Task prompt - Whenever "Location" appears in a line, please copy that line from the data.

** Extracted entries follows **

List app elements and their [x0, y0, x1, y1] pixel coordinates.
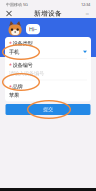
staticText: 设备类型 [13, 40, 33, 47]
button[interactable]: * [5, 80, 91, 101]
staticText: 手机 [9, 49, 19, 55]
button[interactable]: 提交 [6, 104, 90, 115]
button[interactable]: * [5, 37, 91, 58]
staticText: 设备编号 [13, 62, 33, 68]
staticText: * [9, 83, 12, 90]
staticText: 12:34 [81, 2, 90, 7]
staticText: 苹果 [9, 92, 19, 98]
staticText: Hi~ [29, 26, 37, 33]
staticText: * [9, 62, 12, 69]
staticText: 提交 [43, 106, 53, 113]
staticText: * [9, 40, 12, 47]
button[interactable]: More [81, 8, 93, 20]
button[interactable]: Close [3, 8, 15, 20]
staticText: 新增设备 [34, 9, 62, 18]
staticText: ··· [86, 10, 88, 17]
staticText: 请输入设备编号 [9, 70, 44, 77]
staticText: 中国移动 5G [6, 2, 28, 7]
staticText: 品牌 [13, 84, 23, 90]
button[interactable]: * [5, 59, 91, 80]
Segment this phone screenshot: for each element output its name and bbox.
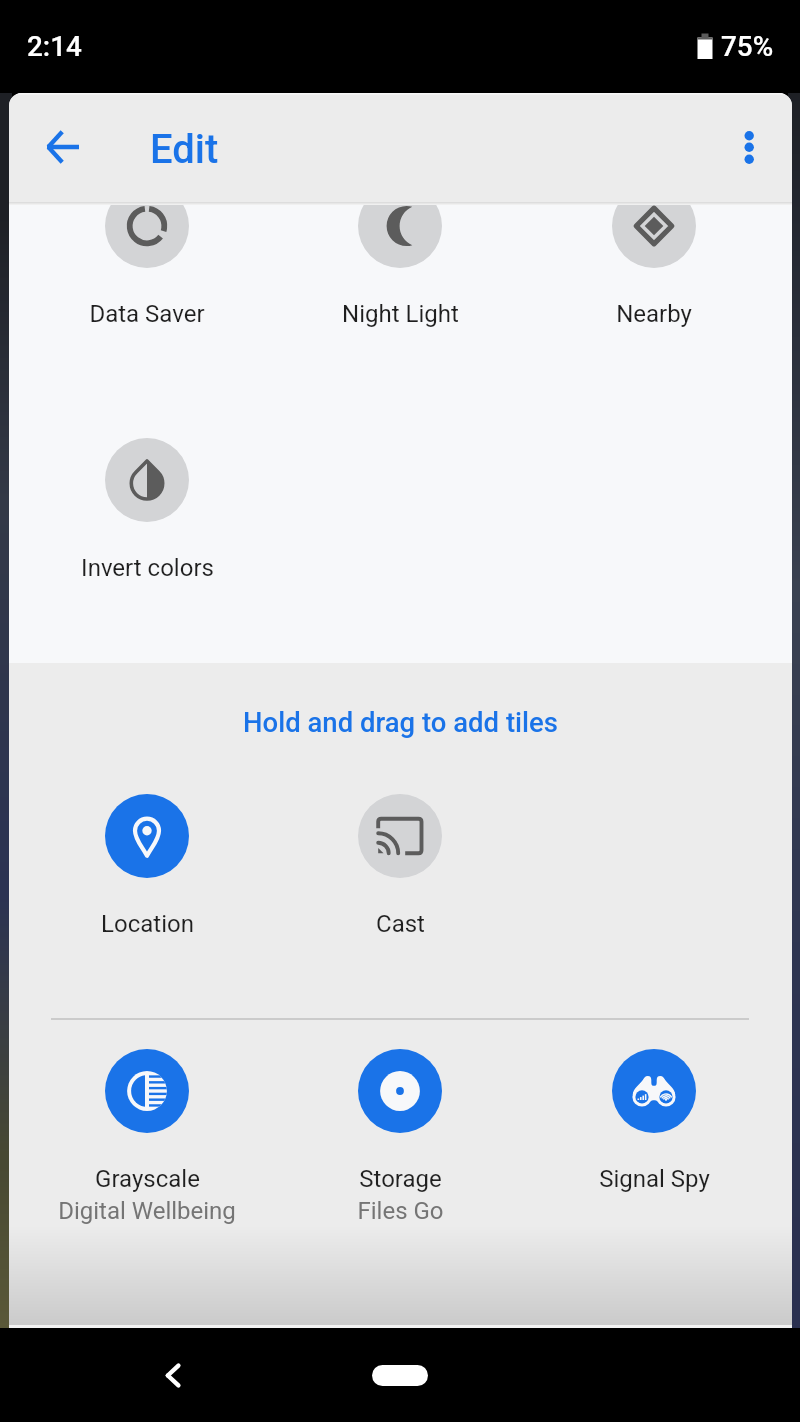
button[interactable]: More options bbox=[719, 117, 779, 177]
button[interactable]: Back bbox=[140, 1338, 200, 1398]
button[interactable]: Cast bbox=[290, 790, 510, 935]
staticText: Cast bbox=[376, 910, 425, 938]
button[interactable]: Grayscale bbox=[37, 1045, 257, 1225]
staticText: Storage bbox=[359, 1165, 442, 1193]
staticText: Hold and drag to add tiles bbox=[9, 706, 792, 738]
button[interactable]: Home bbox=[372, 1365, 428, 1386]
button[interactable]: Night Light bbox=[290, 180, 510, 325]
staticText: 75% bbox=[721, 30, 774, 63]
button[interactable]: Storage bbox=[290, 1045, 510, 1225]
button[interactable]: Invert colors bbox=[37, 434, 257, 579]
button[interactable]: Nearby bbox=[544, 180, 764, 325]
staticText: Data Saver bbox=[89, 300, 205, 328]
staticText: Nearby bbox=[616, 300, 692, 328]
button[interactable]: Signal Spy bbox=[544, 1045, 764, 1190]
staticText: Grayscale bbox=[95, 1165, 200, 1193]
staticText: Invert colors bbox=[81, 554, 214, 582]
staticText: Files Go bbox=[357, 1197, 444, 1225]
staticText: Digital Wellbeing bbox=[58, 1197, 236, 1225]
staticText: Signal Spy bbox=[599, 1165, 710, 1193]
button[interactable]: Navigate up bbox=[33, 117, 93, 177]
button[interactable]: Location bbox=[37, 790, 257, 935]
staticText: 2:14 bbox=[27, 30, 82, 63]
button[interactable]: Data Saver bbox=[37, 180, 257, 325]
staticText: Location bbox=[101, 910, 194, 938]
staticText: Night Light bbox=[342, 300, 459, 328]
staticText: Edit bbox=[150, 126, 219, 173]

** End of Extracted entries **

Solution to the exercise -
button[interactable]: Location bbox=[37, 790, 257, 935]
staticText: Location bbox=[101, 910, 194, 938]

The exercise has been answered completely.